La decadencia del aura coincide, además, con la corrupción de su experiencia originaria. En el contexto de la modernidad, la evocación estetizante del aura –de la que hablaban el círculo de George y las obras de Klages– se resuelve como una ceremonia absolutamente inauténtica. Perdiendo la tensión casi dolorosa de la narración tradicional, el aura se concibe como una fascinación genérica que induce a la unión con las potencias míticas arcaicas. Ya no es la expresión de una diferencia insondable, sino de un increíble pánico indeterminado. Esta compensación estética oculta la verdadera pobreza de la experiencia y su destrucción.

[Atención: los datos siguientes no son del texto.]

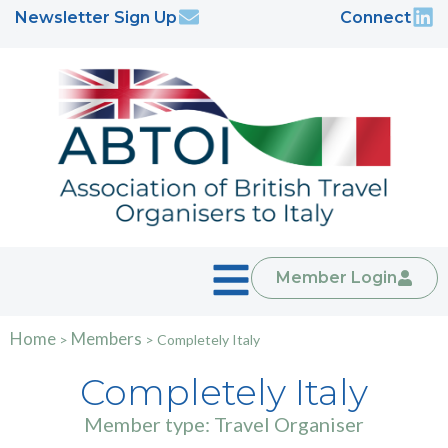
Newsletter Sign Up
Connect
Member Login
Home
Members
>
>
Completely Italy
Completely Italy
Member type: Travel Organiser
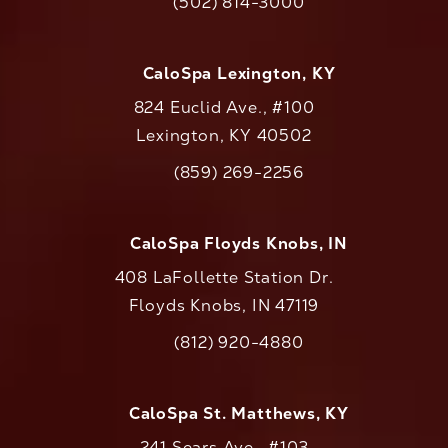
(502) 814-3000
Call CaloAesthetics on the phone at
CaloSpa Lexington, KY
824 Euclid Ave., #100
Lexington, KY 40502
(opens in a new tab)
(859) 269-2256
Call CaloAesthetics on the phone at
CaloSpa Floyds Knobs, IN
408 LaFollette Station Dr.
Floyds Knobs, IN 47119
(opens in a new tab)
(812) 920-4880
Call CaloAesthetics on the phone at
CaloSpa St. Matthews, KY
241 Sears Ave., #103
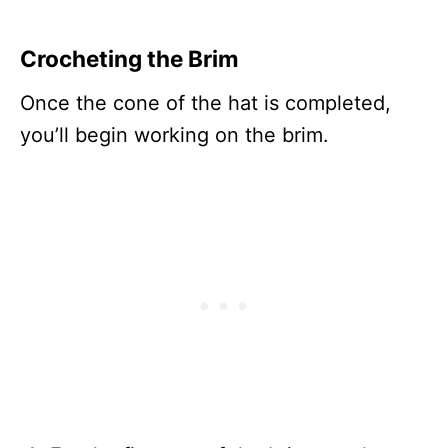
Crocheting the Brim
Once the cone of the hat is completed,
you’ll begin working on the brim.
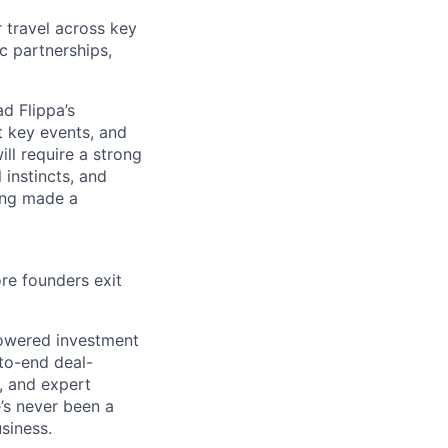
r travel across key
c partnerships,
d Flippa’s
t key events, and
ill require a strong
 instincts, and
ving made a
ore founders exit
-powered investment
-to-end deal-
, and expert
e’s never been a
usiness.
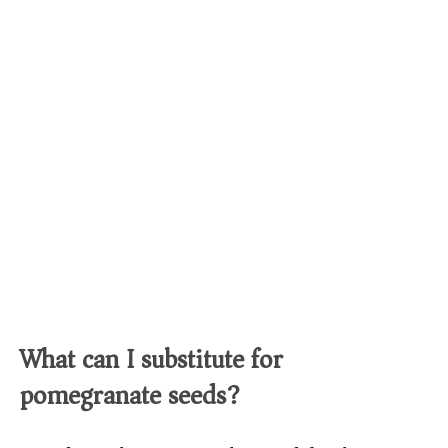
What can I substitute for
pomegranate seeds?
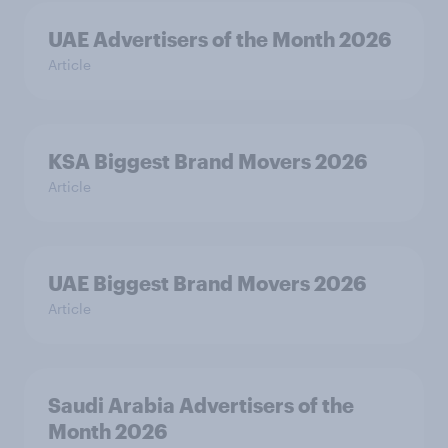
UAE Advertisers of the Month 2026
Article
KSA Biggest Brand Movers 2026
Article
UAE Biggest Brand Movers 2026
Article
Saudi Arabia Advertisers of the
Month 2026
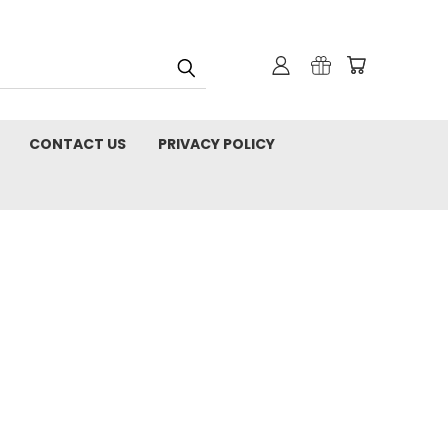
CONTACT US
PRIVACY POLICY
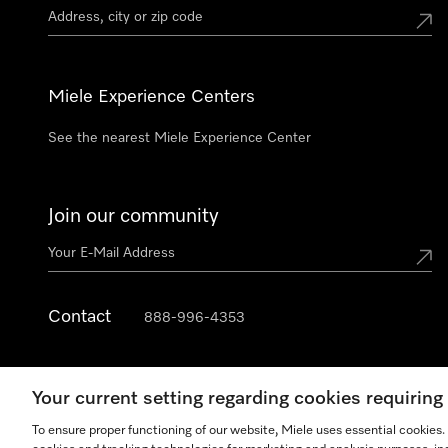
Miele Experience Centers
See the nearest Miele Experience Center
Join our community
Contact
888-996-4353
Your current setting regarding cookies requirin
To ensure proper functioning of our website, Miele uses essential cookies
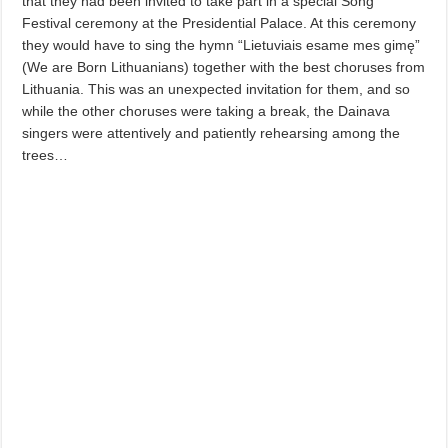
that they had been invited to take part in a special Song
Festival ceremony at the Presidential Palace. At this ceremony
they would have to sing the hymn “Lietuviais esame mes gimę”
(We are Born Lithuanians) together with the best choruses from
Lithuania. This was an unexpected invitation for them, and so
while the other choruses were taking a break, the Dainava
singers were attentively and patiently rehearsing among the
trees…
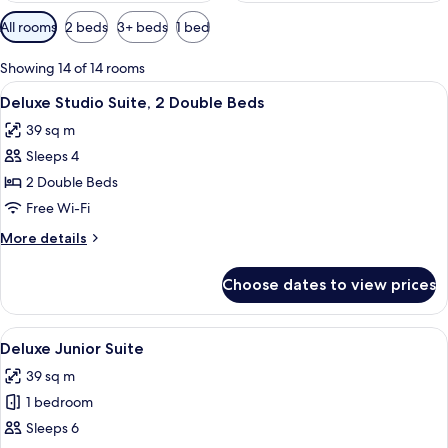
Available
All rooms
2 beds
3+ beds
1 bed
filters
for
Showing 14 of 14 rooms
rooms
View
A hotel room with two beds, white line
5
Deluxe Studio Suite, 2 Double Beds
all
39 sq m
photos
Sleeps 4
for
Deluxe
2 Double Beds
Studio
Free Wi-Fi
Suite,
More
More details
2
details
Double
for
Choose dates to view prices
Deluxe
Beds
Studio
Suite,
View
A hotel room with two beds, a kitchene
5
2
Deluxe Junior Suite
all
Double
39 sq m
Beds
photos
1 bedroom
for
Deluxe
Sleeps 6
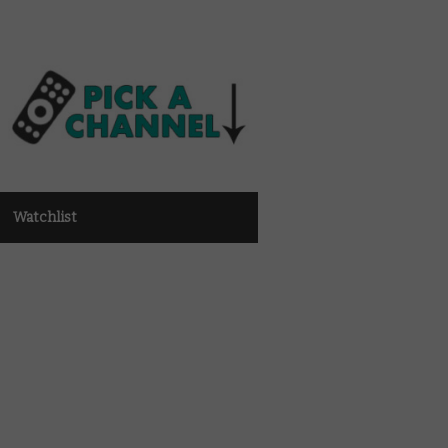
Watchlist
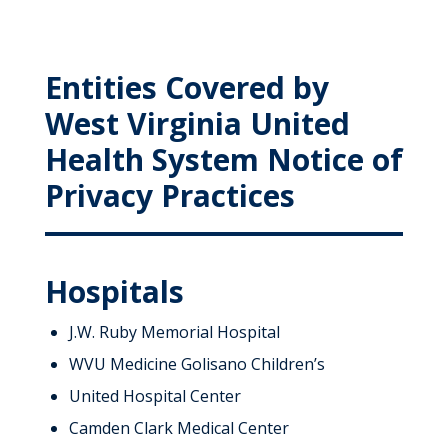
Entities Covered by
West Virginia United
Health System Notice of
Privacy Practices
Hospitals
J.W. Ruby Memorial Hospital
WVU Medicine Golisano Children’s
United Hospital Center
Camden Clark Medical Center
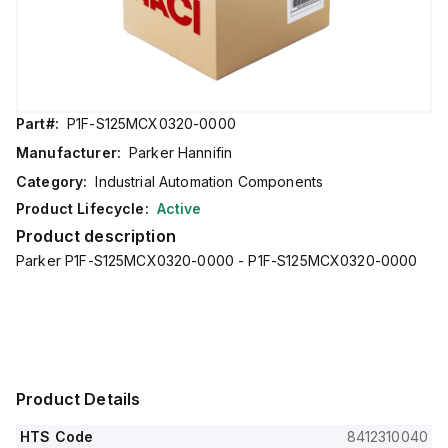
Part#:
P1F-S125MCX0320-0000
Manufacturer:
Parker Hannifin
Category:
Industrial Automation Components
Product Lifecycle:
Active
Product description
Parker P1F-S125MCX0320-0000 - P1F-S125MCX0320-0000
Product Details
HTS Code
8412310040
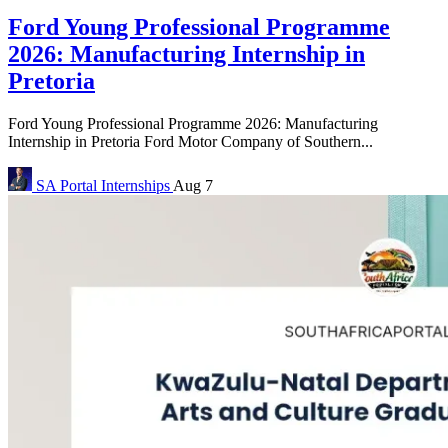
Ford Young Professional Programme
2026: Manufacturing Internship in
Pretoria
Ford Young Professional Programme 2026: Manufacturing
Internship in Pretoria Ford Motor Company of Southern...
SA Portal
Internships
Aug 7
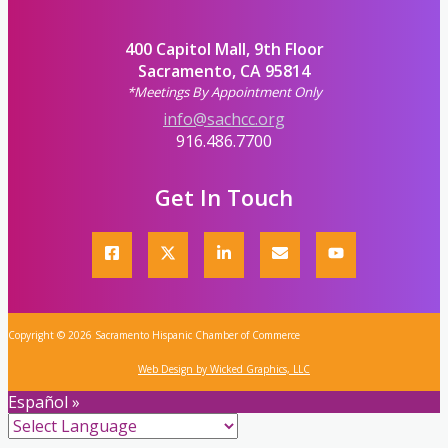
400 Capitol Mall, 9th Floor
Sacramento, CA 95814
*Meetings By Appointment Only
info@sachcc.org
916.486.7700
Get In Touch
Copyright © 2026 Sacramento Hispanic Chamber of Commerce
Web Design by Wicked Graphics, LLC
Español »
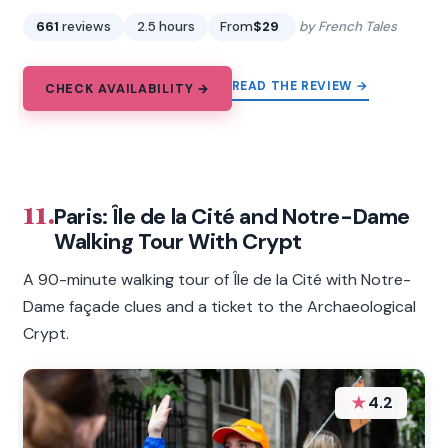
661
reviews
2.5 hours
From
$29
by French Tales
READ THE REVIEW →
CHECK AVAILABILITY →
11.
Paris: Île de la Cité and Notre-Dame
Walking Tour With Crypt
A 90-minute walking tour of Île de la Cité with Notre-
Dame façade clues and a ticket to the Archaeological
Crypt.
★
4.2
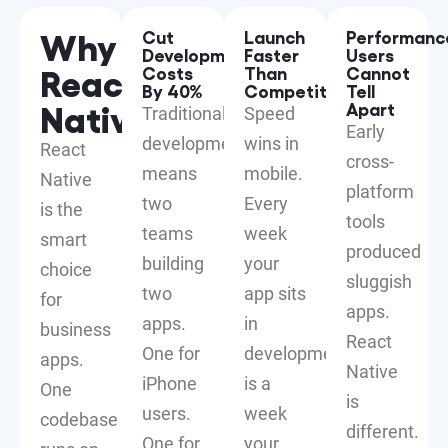
Why
Cut
Launch
Performanc
Development
Faster
Users
React
Costs
Than
Cannot
By 40%
Competitors
Tell
Native?
Apart
Traditional
Speed
Early
development
wins in
React
cross-
means
mobile.
Native
platform
two
Every
is the
tools
teams
week
smart
produced
building
your
choice
sluggish
two
app sits
for
apps.
apps.
in
business
React
One for
development
apps.
Native
iPhone
is a
One
is
users.
week
codebase
different.
One for
your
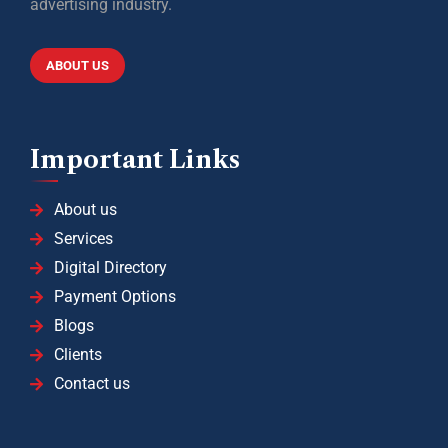
advertising industry.
ABOUT US
Important Links
About us
Services
Digital Directory
Payment Options
Blogs
Clients
Contact us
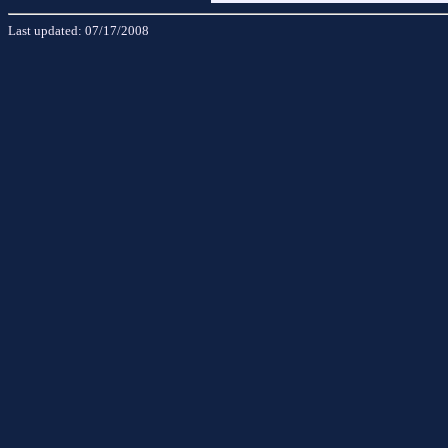
Last updated:
07/17/2008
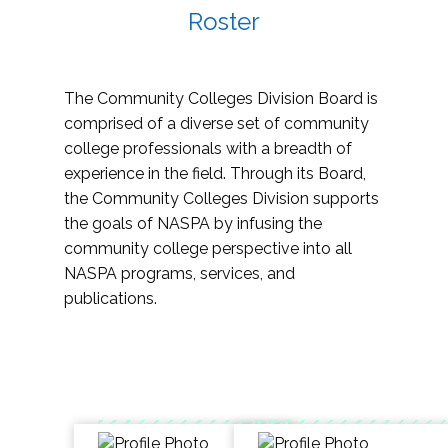
Roster
The Community Colleges Division Board is
comprised of a diverse set of community
college professionals with a breadth of
experience in the field. Through its Board,
the Community Colleges Division supports
the goals of NASPA by infusing the
community college perspective into all
NASPA programs, services, and
publications.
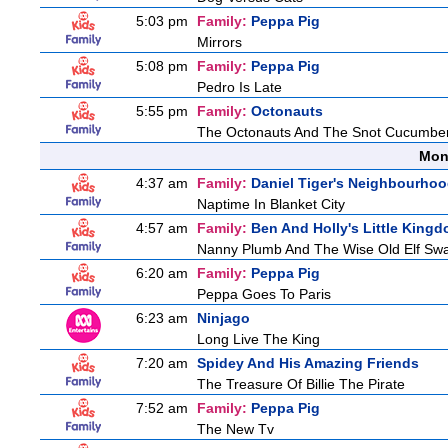
5:03 pm
Family:
Peppa Pig
Mirrors
5:08 pm
Family:
Peppa Pig
Pedro Is Late
5:55 pm
Family:
Octonauts
The Octonauts And The Snot Cucumbe
Mon
4:37 am
Family:
Daniel Tiger's Neighbourho
Naptime In Blanket City
4:57 am
Family:
Ben And Holly's Little King
Nanny Plumb And The Wise Old Elf Sw
6:20 am
Family:
Peppa Pig
Peppa Goes To Paris
6:23 am
Ninjago
Long Live The King
7:20 am
Spidey And His Amazing Friends
The Treasure Of Billie The Pirate
7:52 am
Family:
Peppa Pig
The New Tv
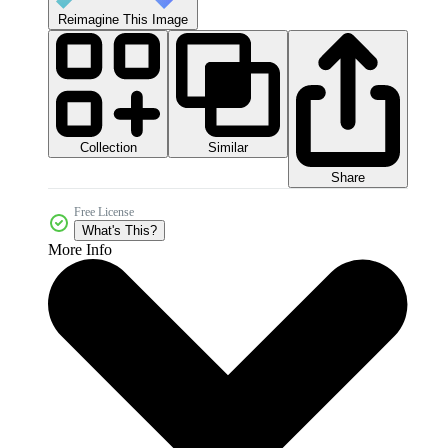
Reimagine This Image
Collection
Similar
Share
Free License
What's This?
More Info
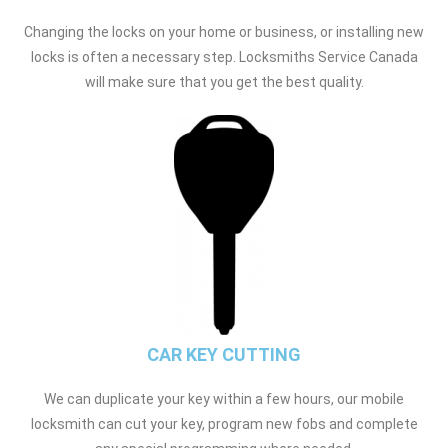
Changing the locks on your home or business, or installing new
locks is often a necessary step. Locksmiths Service Canada
will make sure that you get the best quality.
CAR KEY CUTTING
We can duplicate your key within a few hours, our mobile
locksmith can cut your key, program new fobs and complete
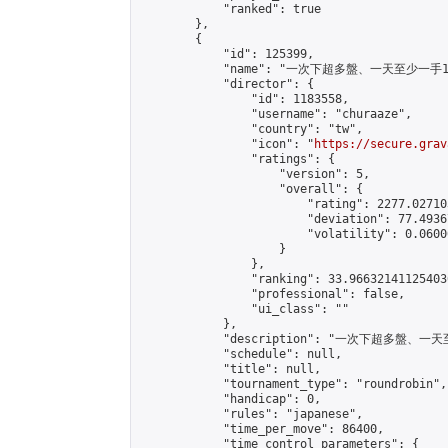
            "ranked": true

        },

        {

            "id": 125399,

            "name": "一次下超多盤、一天至少一手1 Ma
            "director": {

                "id": 1183558,

                "username": "churaaze",

                "country": "tw",

                "icon": "
https://secure.grav
                "ratings": {

                    "version": 5,

                    "overall": {

                        "rating": 2277.02710
                        "deviation": 77.4936
                        "volatility": 0.0600
                    }

                },

                "ranking": 33.966321411254036
                "professional": false,

                "ui_class": ""

            },

            "description": "一次下超多盤、
            "schedule": null,

            "title": null,

            "tournament_type": "roundrobin",

            "handicap": 0,

            "rules": "japanese",

            "time_per_move": 86400,

            "time_control_parameters": {
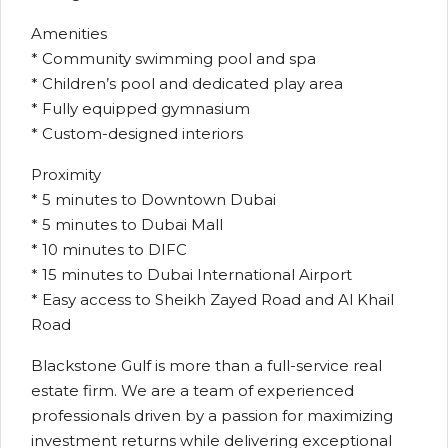
Amenities
* Community swimming pool and spa
* Children’s pool and dedicated play area
* Fully equipped gymnasium
* Custom-designed interiors
Proximity
* 5 minutes to Downtown Dubai
* 5 minutes to Dubai Mall
* 10 minutes to DIFC
* 15 minutes to Dubai International Airport
* Easy access to Sheikh Zayed Road and Al Khail
Road
Blackstone Gulf is more than a full-service real
estate firm. We are a team of experienced
professionals driven by a passion for maximizing
investment returns while delivering exceptional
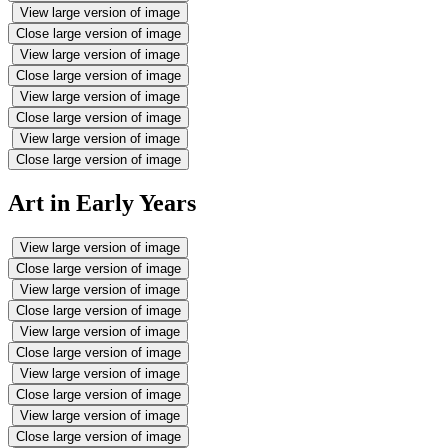
View large version of image
Close large version of image
View large version of image
Close large version of image
View large version of image
Close large version of image
View large version of image
Close large version of image
Art in Early Years
View large version of image
Close large version of image
View large version of image
Close large version of image
View large version of image
Close large version of image
View large version of image
Close large version of image
View large version of image
Close large version of image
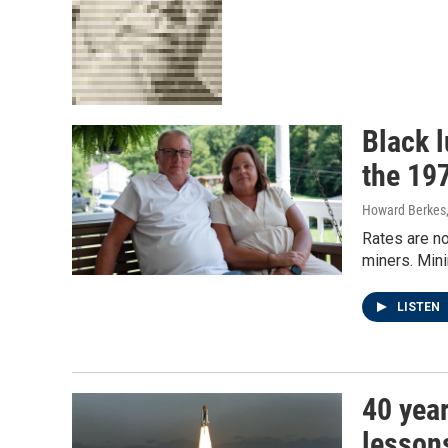
Black l
the 19
Howard Berkes,
Rates are no
miners. Min
LISTEN
40 year
lesson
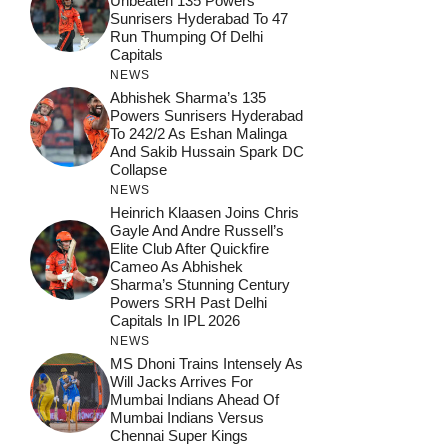
Unbeaten 135 Powers
Sunrisers Hyderabad To 47
Run Thumping Of Delhi
Capitals
NEWS
Abhishek Sharma’s 135
Powers Sunrisers Hyderabad
To 242/2 As Eshan Malinga
And Sakib Hussain Spark DC
Collapse
NEWS
Heinrich Klaasen Joins Chris
Gayle And Andre Russell’s
Elite Club After Quickfire
Cameo As Abhishek
Sharma’s Stunning Century
Powers SRH Past Delhi
Capitals In IPL 2026
NEWS
MS Dhoni Trains Intensely As
Will Jacks Arrives For
Mumbai Indians Ahead Of
Mumbai Indians Versus
Chennai Super Kings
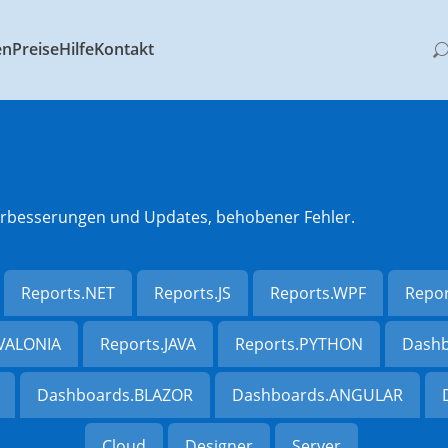
en
Preise
Hilfe
Kontakt
 Verbesserungen und Updates, behobener Fehler.
Reports.NET
Reports.JS
Reports.WPF
Repo
AVALONIA
Reports.JAVA
Reports.PYTHON
Dashb
Dashboards.BLAZOR
Dashboards.ANGULAR
Cloud
Designer
Server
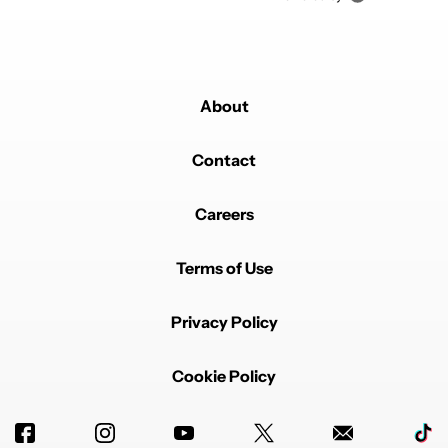
About
Contact
Careers
Terms of Use
Privacy Policy
Cookie Policy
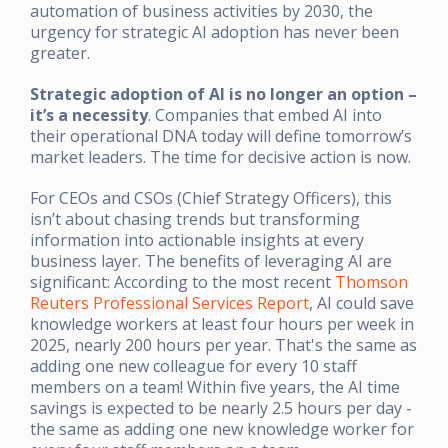
automation of business activities by 2030, the
urgency for strategic AI adoption has never been
greater.
Strategic adoption of AI is no longer an option
–
it’s a necessity
. Companies that embed AI into
their operational DNA today will define tomorrow’s
market leaders. The time for decisive action is now.
For CEOs and CSOs (Chief Strategy Officers), this
isn’t about chasing trends but transforming
information into actionable insights at every
business layer. The benefits of leveraging AI are
significant: According to the most recent
Thomson
Reuters Professional Services Report
, AI could save
knowledge workers at least four hours per week in
2025, nearly 200 hours per year. That's the same as
adding one new colleague for every 10 staff
members on a team! Within five years, the AI time
savings is expected to be nearly 2.5 hours per day -
the same as adding one new knowledge worker for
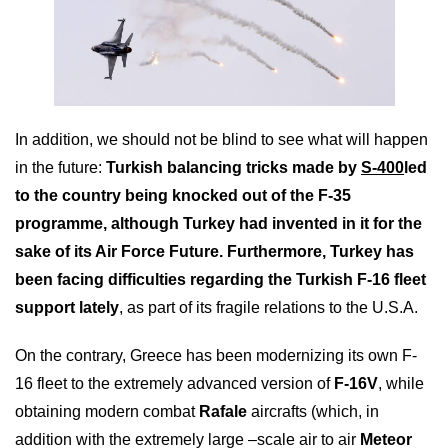
In addition, we should not be blind to see what will happen
in the future:
Turkish balancing tricks made by
S-400
led
to the country being knocked out of the F-35
programme, although Turkey had invented in it for the
sake of its Air Force Future. Furthermore, Turkey has
been facing difficulties regarding the Turkish F-16 fleet
support lately
, as part of its fragile relations to the U.S.A.
On the contrary, Greece has been modernizing its own F-
16 fleet to the extremely advanced version of
F-16V
, while
obtaining modern combat
Rafale
aircrafts (which, in
addition with the extremely large –scale air to air
Meteor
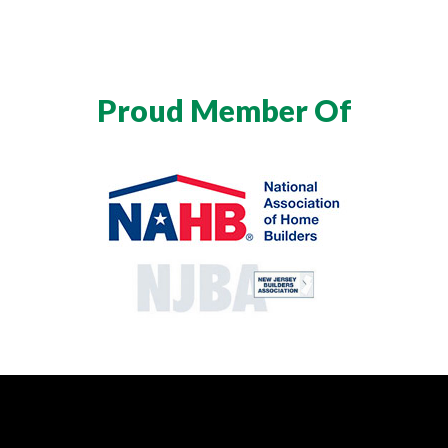
Proud Member Of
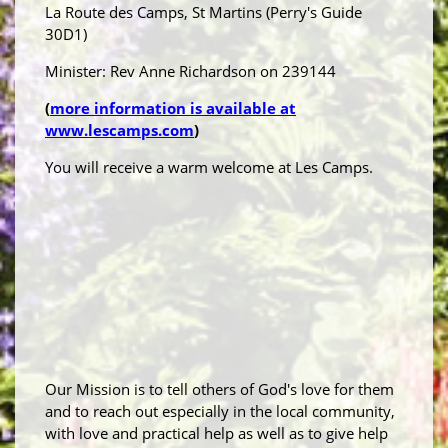
La Route des Camps, St Martins (Perry's Guide
30D1)
Minister: Rev Anne Richardson on 239144
(
more information is available at
www.lescamps.com
)
You will receive a warm welcome at Les Camps.
Our Mission is to tell others of God's love for them
and to reach out especially in the local community,
with love and practical help as well as to give help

Mientras el sujeto moderno descompone –en su concepción esencial– toda relación sacra con el cosmos, reduciéndolo a materia de dominio, del aura sólo queda un simulacro artificial. Los demonios, los fantasmas y los héroes llenan el arte de fin de siglo, sugiriendo una gran profundidad esotérica, pero casi siempre se trata de representaciones evidentes, así como de gestos del propio sujeto que los reproduce sin llegar más lejos. El arte será fantasmagoría celebrativa del autor-medium: pero la imagen aurática concebida de este modo es tan sólo una caricatura de la tradicional. «Arte por el arte», superhombre y «vidas de héroes», ya no conservan nada de la silenciosa y densa experiencia de la contemplación, de la cual la modernidad cancela cualquier traza.